Best Options for Dog Friendly Hardwood Floors

Best Flooring for Dogs

Most of us consider our dogs as part of the family. This is why we let them stay inside our homes. However, what if you plan to install hardwood floor in your room? You’re probably worried that they will destroy your precious floor in a snap. If you have big dogs, their nails can easily scratch your hardwood floor. Aside from that, their urine and spilled fluids from food can damage the wood surface.

You are not alone though. A lot of homeowners have both dogs and hardwood floor in their homes and they’re doing just fine. They have a beautiful floor and at the same time enjoy the company of their furry friends. Compared to carpet, hardwood is still a manageable type of flooring when you have dogs.

The following guide will help you in selecting hardwood floor that’s ideal for having dogs at home. At the same time we will also give you tips in preventing scratches on hardwood floor from dogs.

Things to Consider When Choosing Your Hardwood Floor

1. Durable Hardwood

Choose a prefinished hardwood floor over an unfinished one because it is factory treated and will give your floor a more durable finish. Modern prefinished hardwoods have an Aluminum Oxide finish, giving you a dog resistant hardwood floor. It is a layer on top of the wood composed of aluminum oxide dusts that makes it last longer and resist scratches better. Choose a brand that has the max number of aluminum oxide coating and has it on the backing layer as well.

2. Light Colors with Texture

The color and texture of your hardwood is also an important factor to consider before purchase. Light colored finishes with a little bit of grains can hide scratches and dents that dogs can cause. They won’t appear as obvious compared to dark colored finishes. A light oak wood is one good option. Hardwoods with texture are also good in hiding those scratches and dents. Handscraped finishes are becoming really popular these days. You may want to consider them if you have pets at home.

3. Hard Wood Species

Some wood species are inherently harder and more durable compared to others, so you should also keep this in mind when selecting hardwood floor. Brazilian Walnut for example is much tougher than American Cherry. We would recommend the former not only for homes with pets, but also for high traffic areas. Other hardwoods with good hardness rating include: White Oak, Maple, Hickory, Amendoim, Brazilian Cherry and Mahogany.

4. Acrylic Impregnated Flooring

There are some manufactures that offer additional protective layers that are acrylic impregnated. These types of flooring are treated with sealant and acrylic all throughout the wood, including the pores inside. This makes the wood more durable and more resistant to moisture, dents and scratches. The only drawback with acrylic impregnated floors is that they are much more expensive than the regular prefinished hardwoods. They are commonly used in commercial projects like gyms, bars, restaurants, shopping malls and airports.
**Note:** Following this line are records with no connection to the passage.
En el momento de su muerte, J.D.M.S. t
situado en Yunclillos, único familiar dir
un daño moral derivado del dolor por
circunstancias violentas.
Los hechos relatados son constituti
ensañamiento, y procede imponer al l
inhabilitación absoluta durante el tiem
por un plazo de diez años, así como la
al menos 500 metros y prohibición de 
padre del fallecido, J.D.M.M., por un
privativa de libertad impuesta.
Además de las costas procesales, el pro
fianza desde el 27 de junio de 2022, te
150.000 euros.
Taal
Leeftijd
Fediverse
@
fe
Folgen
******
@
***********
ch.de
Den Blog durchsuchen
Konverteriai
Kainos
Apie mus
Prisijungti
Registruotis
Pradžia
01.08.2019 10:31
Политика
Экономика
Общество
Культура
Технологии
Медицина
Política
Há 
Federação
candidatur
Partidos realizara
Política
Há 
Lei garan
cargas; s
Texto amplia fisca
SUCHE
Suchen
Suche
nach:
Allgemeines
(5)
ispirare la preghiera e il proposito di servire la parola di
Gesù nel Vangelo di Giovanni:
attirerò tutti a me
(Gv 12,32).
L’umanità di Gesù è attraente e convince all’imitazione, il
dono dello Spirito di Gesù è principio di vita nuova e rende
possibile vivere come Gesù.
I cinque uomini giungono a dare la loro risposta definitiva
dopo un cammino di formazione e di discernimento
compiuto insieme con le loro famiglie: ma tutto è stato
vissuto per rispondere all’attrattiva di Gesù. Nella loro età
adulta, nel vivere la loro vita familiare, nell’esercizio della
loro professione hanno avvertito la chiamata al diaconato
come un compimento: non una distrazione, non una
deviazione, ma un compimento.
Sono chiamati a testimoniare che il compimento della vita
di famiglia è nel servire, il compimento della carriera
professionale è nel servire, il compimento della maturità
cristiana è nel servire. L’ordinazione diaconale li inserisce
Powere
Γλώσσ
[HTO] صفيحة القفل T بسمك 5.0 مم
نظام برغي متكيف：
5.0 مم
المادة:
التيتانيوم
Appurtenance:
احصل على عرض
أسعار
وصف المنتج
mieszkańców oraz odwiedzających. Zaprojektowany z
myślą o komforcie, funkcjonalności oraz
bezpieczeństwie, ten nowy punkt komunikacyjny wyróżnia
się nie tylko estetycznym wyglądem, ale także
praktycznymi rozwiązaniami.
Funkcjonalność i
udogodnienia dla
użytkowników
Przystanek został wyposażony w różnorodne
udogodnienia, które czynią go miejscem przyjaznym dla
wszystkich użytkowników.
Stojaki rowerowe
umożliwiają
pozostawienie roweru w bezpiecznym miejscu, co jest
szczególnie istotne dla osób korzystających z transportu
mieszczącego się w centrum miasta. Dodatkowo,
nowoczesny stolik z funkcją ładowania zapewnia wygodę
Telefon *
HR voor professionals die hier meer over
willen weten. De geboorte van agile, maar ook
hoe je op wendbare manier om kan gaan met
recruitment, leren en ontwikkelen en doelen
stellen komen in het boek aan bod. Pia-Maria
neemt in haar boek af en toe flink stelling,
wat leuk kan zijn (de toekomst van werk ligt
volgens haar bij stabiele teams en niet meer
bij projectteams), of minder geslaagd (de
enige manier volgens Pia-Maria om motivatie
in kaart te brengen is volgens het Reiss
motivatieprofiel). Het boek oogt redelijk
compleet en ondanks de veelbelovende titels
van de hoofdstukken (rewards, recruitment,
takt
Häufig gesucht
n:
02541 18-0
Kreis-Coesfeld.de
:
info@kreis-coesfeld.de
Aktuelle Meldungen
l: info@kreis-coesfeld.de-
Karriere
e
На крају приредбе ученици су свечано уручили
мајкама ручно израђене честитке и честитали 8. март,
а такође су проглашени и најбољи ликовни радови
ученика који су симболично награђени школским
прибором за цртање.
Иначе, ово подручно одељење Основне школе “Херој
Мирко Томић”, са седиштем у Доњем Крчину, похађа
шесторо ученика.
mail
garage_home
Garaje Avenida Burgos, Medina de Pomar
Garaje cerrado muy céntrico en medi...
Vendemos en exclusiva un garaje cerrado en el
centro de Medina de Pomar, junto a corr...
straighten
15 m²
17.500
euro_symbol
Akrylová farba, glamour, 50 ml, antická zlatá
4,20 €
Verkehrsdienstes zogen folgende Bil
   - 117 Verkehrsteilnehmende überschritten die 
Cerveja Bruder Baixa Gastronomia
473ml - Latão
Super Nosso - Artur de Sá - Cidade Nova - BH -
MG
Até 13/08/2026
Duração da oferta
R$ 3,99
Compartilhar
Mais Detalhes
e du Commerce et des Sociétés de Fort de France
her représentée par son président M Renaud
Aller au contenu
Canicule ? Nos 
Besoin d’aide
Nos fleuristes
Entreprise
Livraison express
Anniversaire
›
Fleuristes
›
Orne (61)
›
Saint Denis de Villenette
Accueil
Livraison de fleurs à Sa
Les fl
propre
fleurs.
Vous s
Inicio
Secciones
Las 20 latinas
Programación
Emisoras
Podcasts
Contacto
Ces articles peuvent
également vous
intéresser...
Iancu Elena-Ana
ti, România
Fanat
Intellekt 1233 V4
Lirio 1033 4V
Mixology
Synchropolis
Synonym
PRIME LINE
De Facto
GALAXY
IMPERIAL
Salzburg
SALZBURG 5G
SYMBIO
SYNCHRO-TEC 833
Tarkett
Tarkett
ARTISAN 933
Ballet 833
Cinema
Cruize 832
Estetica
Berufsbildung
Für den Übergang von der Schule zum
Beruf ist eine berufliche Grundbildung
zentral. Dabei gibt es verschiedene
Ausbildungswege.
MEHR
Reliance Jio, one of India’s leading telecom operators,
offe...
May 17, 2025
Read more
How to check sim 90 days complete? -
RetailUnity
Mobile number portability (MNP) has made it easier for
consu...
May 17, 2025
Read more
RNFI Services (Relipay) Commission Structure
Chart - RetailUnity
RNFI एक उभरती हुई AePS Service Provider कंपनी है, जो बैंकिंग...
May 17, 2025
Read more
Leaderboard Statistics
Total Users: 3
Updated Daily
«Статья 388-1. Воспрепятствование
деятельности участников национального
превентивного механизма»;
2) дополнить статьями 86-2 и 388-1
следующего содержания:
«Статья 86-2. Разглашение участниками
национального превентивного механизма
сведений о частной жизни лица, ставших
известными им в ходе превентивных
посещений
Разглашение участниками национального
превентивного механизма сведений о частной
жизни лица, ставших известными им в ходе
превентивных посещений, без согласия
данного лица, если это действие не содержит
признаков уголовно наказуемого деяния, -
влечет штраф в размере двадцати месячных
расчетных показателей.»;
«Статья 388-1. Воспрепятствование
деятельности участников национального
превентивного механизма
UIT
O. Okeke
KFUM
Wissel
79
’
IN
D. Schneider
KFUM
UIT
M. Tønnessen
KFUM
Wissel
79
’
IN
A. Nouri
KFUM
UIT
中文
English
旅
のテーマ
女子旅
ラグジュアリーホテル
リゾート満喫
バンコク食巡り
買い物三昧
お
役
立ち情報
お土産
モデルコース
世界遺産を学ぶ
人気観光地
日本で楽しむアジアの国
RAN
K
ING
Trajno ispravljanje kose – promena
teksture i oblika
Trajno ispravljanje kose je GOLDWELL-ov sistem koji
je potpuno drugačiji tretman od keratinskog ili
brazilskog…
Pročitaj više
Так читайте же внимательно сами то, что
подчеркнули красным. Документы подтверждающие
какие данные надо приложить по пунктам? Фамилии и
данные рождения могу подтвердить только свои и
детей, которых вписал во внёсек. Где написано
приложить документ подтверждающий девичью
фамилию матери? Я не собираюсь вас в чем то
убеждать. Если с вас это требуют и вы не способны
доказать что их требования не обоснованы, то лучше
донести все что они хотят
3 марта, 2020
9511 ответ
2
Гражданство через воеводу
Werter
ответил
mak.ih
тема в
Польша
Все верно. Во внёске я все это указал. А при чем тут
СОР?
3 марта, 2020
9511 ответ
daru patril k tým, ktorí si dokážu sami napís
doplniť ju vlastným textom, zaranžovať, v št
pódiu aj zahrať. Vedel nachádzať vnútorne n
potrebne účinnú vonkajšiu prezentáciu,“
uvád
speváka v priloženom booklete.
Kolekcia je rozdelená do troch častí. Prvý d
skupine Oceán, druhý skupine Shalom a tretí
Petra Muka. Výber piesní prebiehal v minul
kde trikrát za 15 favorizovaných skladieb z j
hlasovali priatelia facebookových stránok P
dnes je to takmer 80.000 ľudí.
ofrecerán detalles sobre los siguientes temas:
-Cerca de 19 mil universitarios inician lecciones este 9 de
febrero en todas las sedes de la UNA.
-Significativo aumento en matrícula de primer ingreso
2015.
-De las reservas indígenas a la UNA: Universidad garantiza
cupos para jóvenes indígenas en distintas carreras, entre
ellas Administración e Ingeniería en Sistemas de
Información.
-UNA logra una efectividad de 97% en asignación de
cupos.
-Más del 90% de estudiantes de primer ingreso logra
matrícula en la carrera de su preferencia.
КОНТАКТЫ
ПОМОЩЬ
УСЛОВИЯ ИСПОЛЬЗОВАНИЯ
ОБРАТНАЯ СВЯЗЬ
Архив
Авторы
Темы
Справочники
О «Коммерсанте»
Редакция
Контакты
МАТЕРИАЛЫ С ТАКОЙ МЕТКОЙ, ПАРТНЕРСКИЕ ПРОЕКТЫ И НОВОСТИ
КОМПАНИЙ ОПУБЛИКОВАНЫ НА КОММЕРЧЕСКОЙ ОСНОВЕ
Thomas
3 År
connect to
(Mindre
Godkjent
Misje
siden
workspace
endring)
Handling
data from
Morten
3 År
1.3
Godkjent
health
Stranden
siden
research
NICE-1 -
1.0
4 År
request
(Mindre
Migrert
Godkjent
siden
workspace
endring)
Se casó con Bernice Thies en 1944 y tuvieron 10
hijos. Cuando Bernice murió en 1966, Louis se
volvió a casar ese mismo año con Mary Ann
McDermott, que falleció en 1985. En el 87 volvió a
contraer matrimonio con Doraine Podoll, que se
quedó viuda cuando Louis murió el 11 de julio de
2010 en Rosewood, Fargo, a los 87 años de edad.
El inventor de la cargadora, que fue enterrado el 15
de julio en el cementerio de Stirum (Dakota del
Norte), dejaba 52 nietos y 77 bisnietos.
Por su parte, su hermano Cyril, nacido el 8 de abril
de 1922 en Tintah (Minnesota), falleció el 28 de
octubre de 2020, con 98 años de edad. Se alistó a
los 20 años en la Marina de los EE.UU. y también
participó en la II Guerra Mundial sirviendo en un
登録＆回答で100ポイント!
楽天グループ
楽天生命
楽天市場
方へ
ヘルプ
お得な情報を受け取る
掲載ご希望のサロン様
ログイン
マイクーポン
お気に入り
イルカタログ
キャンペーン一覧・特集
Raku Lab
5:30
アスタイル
5. Additional Coats of Finish

You may opt for having additional coats of finish to your floor with oil-based or water-based polyurethane. However, this may void the warranty of the pre-finished floor that you purchased.¬†Therefore, ask the manufacturer for recommendations on how to add extra protection for your floor if you think the prefinished one isn’t enough.

Prevention and Maintenance

1. Proper Training

Giving your dog proper training can save you from a lot of trouble. It is a positive and fun way to letting your dog learn new things, including potty training. You need to set a regular schedule to bring him outside and do his business. You can also temporarily use training potty pads and place them in spots where your dog accidentally urinates. The best potty pads are quick-drying and can absorb lots of liquids, preventing it from seeping through to the hardwood. Should there be unforeseen accidents that happen directly on your floor, make sure to clean the surface right away.

2. Clipped and Trimmed

Dog scratches on hardwood are less likely to happen when the nails of your dog are regularly clipped and trimmed. Not only that, long unclipped nails can easily rip your furniture. Also note that larger breeds will do more damage than the small ones. You can place mats near doors and other areas, to help lessen the debris from the feet of your dog.

3. Mats at Eating Area

It is recommended to have a waterproof mat made of rubber, under food and water bowls to protect the floor underneath from spillage. This will also prevent the bowls from moving around, which could also cause water and food spillage. Lastly, buy sturdy dog bowls or dishes so they won’t fall over easily.

4. Regular Repair and Maintenance

The sooner you attend to repair dog scratches on your hardwood floor, the lesser problems you have to deal with if there are any future accidents. Let’s say prevention didn’t work and you notice a scratch on your floor - you can still fix it with a stained marker with a color similar to your floor. If it’s a deep scratch, you will need to go to the next level, which is to use a wood filler, sand it down, and restain the affected portion of the floor. If you’re not sure about the stain color, start light before going darker. If a large area is affected, you would have to sand, restain and then recoat with polyurethane. Matching the existing color of the polyurethane is tricky. Make sure you know if it’s glossy, semigloss or satin. If there are hard-to-remove stains due to dog urine, you may have to replace the affected wood boards if the damage is severe.

Conclusion

Having a wonderful-looking hardwood floor with dogs around can be challenging and requires more attention than usual. Protecting your hardwood floor from scratches is a combination of keeping your dog well-groomed, and putting different types of protection around your home. And of course more frequent cleaning and maintenance is needed if you want to enjoy your hardwood floor at its best.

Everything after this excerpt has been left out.